** EXERCISE GOAL **
Below are entries to be transcribed exactly; exclude the pictures from the copy.
━━━ GIVEN INFORMATION
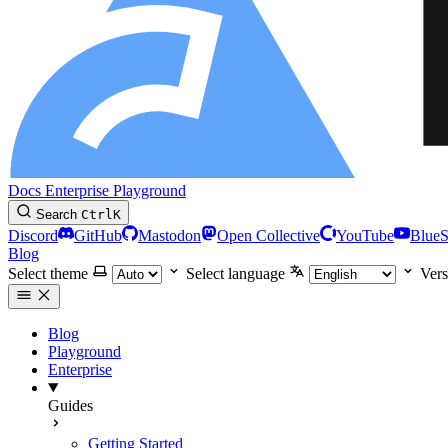
Docs
Enterprise
Playground
Search
Ctrl
K
Discord
GitHub
Mastodon
Open Collective
YouTube
Blue
Blog
Select theme
Select language
Vers
Blog
Playground
Enterprise
Guides
Getting Started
━━━━━━
** SOLUTION TO THE EXERCISE **
Docs
Enterprise
Playground
Search
Ctrl
K
Discord
GitHub
Mastodon
Open Collective
YouTube
Blue
Blog
Select theme
Select language
Vers
Blog
Playground
Enterprise
Guides
Getting Started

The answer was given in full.